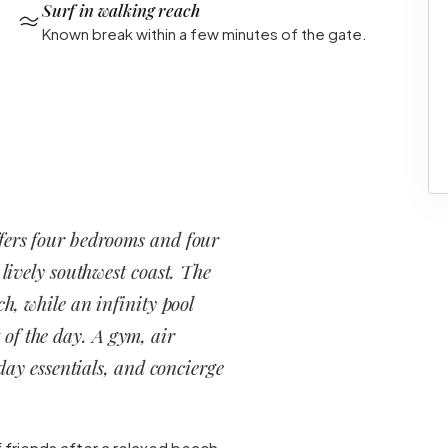
Surf in walking reach
Known break within a few minutes of the gate.
fers four bedrooms and four
 lively southwest coast. The
ch, while an infinity pool
 of the day. A gym, air
ay essentials, and concierge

What is required:
Your task is to transcribe the line containing "Known break within a few minutes of the gate." and every line after it, through the last line of the data, exactly as written and with nothing more.

Answer to this task:
Known break within a few minutes of the gate.
fers four bedrooms and four
 lively southwest coast. The
ch, while an infinity pool
 of the day. A gym, air
ay essentials, and concierge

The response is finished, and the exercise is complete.